Registration and Post-Registration Requirements

Now that you know who qualifies as a broker-dealer, let's examine what they must do to legally operate: both the initial registration process and the ongoing compliance obligations that follow.


Dual Registration Requirement

Broker-dealers face a dual registration obligation: they must register at both the federal and state levels:

Federal Registration (Securities Exchange Act Section 15)

  • Must register with the SEC by filing Form BD (Uniform Application for Broker-Dealer Registration)
  • Must become a member of FINRA (or another self-regulatory organization)
  • Subject to SEC and FINRA rules, examinations, and enforcement
  • Form BD is submitted electronically through the Central Registration Depository (CRD), operated by FINRA

State Registration (Uniform Securities Act Section 201-A)

  • Must register in each state where they conduct business
  • File Form BD at the state level as well
  • Pay required state fees
  • Consent to service of process: agrees that legal actions can be served on the state administrator
  • Must comply with state net capital requirements and bonding requirements

Exam Tip: Gotchas

  • Broker-dealers must register BOTH federally (SEC + FINRA) AND at the state level. Unlike investment advisers (who register with either the SEC or the state, but not both), broker-dealers must register with both.

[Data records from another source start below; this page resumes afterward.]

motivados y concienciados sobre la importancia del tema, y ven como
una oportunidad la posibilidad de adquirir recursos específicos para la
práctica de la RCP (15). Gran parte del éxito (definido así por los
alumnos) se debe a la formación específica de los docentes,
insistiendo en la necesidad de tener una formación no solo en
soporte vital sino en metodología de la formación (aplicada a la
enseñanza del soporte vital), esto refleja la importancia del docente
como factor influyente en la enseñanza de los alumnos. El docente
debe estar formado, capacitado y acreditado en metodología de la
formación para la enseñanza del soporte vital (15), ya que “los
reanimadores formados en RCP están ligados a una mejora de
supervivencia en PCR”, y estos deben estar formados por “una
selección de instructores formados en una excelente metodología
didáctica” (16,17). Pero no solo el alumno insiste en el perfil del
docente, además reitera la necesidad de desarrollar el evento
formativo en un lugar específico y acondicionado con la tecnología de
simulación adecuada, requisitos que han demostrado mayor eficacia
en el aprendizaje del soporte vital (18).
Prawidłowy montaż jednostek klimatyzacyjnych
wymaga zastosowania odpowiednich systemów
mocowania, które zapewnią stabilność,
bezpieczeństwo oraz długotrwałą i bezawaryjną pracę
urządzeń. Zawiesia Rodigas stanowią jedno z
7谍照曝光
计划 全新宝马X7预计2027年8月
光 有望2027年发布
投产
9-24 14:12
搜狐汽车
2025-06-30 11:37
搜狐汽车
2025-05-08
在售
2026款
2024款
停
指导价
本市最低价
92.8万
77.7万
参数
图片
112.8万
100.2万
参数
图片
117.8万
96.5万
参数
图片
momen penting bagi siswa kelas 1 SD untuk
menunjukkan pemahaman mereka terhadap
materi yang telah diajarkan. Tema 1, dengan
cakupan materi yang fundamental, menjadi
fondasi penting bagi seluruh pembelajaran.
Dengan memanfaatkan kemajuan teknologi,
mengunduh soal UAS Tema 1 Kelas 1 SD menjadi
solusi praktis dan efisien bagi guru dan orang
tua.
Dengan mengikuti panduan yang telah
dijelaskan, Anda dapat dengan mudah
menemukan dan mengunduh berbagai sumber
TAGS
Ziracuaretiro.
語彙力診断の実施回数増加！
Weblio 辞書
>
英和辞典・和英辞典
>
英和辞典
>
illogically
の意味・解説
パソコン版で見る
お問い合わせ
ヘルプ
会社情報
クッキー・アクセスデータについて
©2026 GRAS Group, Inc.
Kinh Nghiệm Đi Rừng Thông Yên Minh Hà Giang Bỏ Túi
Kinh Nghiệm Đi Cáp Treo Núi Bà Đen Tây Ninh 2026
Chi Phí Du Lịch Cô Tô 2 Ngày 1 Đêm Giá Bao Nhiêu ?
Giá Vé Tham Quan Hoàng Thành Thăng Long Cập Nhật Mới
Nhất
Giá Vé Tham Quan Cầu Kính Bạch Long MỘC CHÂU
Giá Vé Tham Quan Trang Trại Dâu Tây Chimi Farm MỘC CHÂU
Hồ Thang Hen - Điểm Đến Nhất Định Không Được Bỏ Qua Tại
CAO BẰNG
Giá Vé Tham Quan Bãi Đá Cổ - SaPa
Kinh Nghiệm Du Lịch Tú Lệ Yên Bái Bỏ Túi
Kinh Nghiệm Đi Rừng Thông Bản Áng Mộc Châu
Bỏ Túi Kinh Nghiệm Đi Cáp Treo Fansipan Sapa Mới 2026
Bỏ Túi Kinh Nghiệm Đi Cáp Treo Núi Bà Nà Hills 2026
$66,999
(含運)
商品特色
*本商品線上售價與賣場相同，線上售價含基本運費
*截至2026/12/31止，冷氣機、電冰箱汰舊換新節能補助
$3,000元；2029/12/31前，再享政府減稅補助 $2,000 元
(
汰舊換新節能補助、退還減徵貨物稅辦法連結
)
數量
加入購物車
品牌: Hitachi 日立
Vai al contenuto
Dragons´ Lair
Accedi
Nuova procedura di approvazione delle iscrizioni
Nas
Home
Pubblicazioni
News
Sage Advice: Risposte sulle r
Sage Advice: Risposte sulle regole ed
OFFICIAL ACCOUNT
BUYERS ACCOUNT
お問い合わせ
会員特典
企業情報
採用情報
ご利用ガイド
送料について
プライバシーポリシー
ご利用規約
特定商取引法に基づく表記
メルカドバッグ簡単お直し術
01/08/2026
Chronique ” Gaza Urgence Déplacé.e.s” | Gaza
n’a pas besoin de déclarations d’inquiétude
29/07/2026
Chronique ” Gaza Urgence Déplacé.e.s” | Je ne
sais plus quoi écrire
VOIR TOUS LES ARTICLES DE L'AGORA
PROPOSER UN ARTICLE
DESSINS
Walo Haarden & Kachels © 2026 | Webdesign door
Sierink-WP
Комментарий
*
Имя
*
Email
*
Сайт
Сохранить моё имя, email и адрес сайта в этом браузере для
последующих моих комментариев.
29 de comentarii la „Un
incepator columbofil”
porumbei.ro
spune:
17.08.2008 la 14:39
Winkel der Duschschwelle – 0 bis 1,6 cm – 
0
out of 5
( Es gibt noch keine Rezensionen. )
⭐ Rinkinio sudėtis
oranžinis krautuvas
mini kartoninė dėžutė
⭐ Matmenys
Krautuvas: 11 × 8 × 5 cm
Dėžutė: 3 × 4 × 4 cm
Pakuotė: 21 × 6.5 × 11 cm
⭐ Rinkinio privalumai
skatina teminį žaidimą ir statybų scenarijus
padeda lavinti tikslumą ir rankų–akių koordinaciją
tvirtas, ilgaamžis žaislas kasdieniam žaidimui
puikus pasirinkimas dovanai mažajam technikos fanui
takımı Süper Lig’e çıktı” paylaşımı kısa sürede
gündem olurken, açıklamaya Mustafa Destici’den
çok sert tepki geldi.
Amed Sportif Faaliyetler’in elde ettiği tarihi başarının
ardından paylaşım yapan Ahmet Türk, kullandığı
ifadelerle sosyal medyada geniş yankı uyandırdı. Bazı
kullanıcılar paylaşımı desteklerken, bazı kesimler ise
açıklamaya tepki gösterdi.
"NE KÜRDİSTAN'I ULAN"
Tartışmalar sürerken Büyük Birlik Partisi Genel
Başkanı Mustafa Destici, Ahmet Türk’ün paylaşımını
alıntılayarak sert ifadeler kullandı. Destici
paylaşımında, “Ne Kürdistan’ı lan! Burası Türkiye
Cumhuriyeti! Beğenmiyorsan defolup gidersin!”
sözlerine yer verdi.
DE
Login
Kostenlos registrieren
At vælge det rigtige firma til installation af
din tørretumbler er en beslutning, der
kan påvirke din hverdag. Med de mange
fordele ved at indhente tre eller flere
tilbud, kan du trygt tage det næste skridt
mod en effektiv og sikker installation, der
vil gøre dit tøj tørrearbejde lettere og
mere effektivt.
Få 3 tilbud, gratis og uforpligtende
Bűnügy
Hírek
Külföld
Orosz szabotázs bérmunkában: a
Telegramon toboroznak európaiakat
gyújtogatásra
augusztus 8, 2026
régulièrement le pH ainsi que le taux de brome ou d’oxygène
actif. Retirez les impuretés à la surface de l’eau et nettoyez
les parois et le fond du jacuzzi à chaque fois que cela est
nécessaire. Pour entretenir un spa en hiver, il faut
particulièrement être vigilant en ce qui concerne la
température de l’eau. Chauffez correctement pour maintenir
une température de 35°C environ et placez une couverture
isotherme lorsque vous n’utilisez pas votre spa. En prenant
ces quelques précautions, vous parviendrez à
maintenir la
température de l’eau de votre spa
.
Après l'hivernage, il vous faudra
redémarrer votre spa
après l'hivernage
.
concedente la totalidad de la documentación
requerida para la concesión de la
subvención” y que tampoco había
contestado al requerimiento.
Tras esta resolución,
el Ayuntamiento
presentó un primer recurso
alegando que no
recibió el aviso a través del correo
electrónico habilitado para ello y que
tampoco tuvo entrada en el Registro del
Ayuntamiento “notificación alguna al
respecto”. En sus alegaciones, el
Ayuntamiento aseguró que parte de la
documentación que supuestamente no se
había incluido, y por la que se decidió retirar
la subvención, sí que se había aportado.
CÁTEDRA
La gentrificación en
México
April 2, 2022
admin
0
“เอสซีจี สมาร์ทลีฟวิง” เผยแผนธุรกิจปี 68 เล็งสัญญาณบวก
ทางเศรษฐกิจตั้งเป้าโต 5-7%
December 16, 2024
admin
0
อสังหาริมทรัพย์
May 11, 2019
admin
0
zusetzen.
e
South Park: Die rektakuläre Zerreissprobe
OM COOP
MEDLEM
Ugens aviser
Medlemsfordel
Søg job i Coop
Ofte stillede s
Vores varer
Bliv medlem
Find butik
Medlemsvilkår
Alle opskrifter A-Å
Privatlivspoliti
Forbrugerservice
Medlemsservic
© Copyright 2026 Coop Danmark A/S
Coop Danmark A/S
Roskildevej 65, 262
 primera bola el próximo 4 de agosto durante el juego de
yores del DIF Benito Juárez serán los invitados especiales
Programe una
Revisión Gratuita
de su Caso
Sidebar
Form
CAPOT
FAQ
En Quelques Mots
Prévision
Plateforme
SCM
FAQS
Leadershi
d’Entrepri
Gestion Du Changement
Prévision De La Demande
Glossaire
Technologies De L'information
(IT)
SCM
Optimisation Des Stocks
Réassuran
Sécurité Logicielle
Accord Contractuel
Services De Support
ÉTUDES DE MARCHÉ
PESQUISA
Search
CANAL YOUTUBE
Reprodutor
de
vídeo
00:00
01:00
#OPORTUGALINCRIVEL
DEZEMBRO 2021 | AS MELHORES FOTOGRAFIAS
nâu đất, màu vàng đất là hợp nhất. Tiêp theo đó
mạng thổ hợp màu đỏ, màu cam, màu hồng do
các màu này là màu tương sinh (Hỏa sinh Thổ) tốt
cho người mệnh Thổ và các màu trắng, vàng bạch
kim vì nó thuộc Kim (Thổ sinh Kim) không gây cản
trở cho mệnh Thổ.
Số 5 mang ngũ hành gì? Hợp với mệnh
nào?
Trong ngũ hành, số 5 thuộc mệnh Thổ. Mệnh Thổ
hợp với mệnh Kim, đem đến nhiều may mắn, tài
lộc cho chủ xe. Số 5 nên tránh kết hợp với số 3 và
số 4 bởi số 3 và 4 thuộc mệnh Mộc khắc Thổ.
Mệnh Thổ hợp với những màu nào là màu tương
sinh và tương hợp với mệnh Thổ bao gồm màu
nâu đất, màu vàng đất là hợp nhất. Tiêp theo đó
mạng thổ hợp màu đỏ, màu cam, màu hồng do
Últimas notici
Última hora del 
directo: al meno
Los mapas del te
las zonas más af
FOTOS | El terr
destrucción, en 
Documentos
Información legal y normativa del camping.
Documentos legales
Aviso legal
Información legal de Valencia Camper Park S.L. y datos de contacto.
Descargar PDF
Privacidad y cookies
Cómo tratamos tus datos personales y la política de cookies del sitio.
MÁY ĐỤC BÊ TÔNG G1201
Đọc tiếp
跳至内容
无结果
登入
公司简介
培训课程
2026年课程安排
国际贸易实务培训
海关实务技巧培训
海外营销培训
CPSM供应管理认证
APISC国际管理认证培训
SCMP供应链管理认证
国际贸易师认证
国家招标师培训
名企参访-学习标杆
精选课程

Form BD: The Uniform Application

Form BD is the uniform registration form used for broker-dealer registration at both the federal and state levels. Key details:

  • It is a disclosure document that provides regulators with detailed information about the firm
  • Filed electronically through the CRD system
  • A signed and notarized copy must also be sent to FINRA

Form BD requires disclosure of:

  • Business activities and firm structure
  • Ownership and control persons
  • Disciplinary history (any felony charges, guilty pleas, or convictions within the past 10 years)
  • Securities-related misdemeanor charges or convictions
  • License suspensions or revocations
  • False statements made to regulators
  • Affiliations with other entities

Post-Registration: Books and Records

Once registered, broker-dealers must maintain detailed records under SEC Rules 17a-3 and 17a-4:

Rule 17a-3: Records That Must Be Created

Broker-dealers must make and keep current:

  • Trade blotters: daily records of all purchases and sales
  • General ledgers: accounting records of the firm's financial position
  • Customer account records: including name, tax ID, investment objectives, date of birth, employment, and associated person authorization
  • Order tickets: records of every order received
  • Written communications: correspondence related to the firm's business

Rule 17a-4: How Long Records Must Be Kept

Record TypeRetention Period
Trade blotters, ledgers, position records6 years (first 2 years readily accessible)
Employment applications, disciplinary actions3 years after termination
Written supervisory procedures3 years after being superseded
Partnership articles, Form BD, licensesLife of the enterprise

Exam Tip: Gotchas

  • Rule 17a-3 = WHAT to create. Rule 17a-4 = HOW LONG to keep. A helpful shortcut: 3 creates, 4 preserves.
  • 6-year records require the first 2 years to be "readily accessible." The exam may phrase this as an "immediately available" requirement.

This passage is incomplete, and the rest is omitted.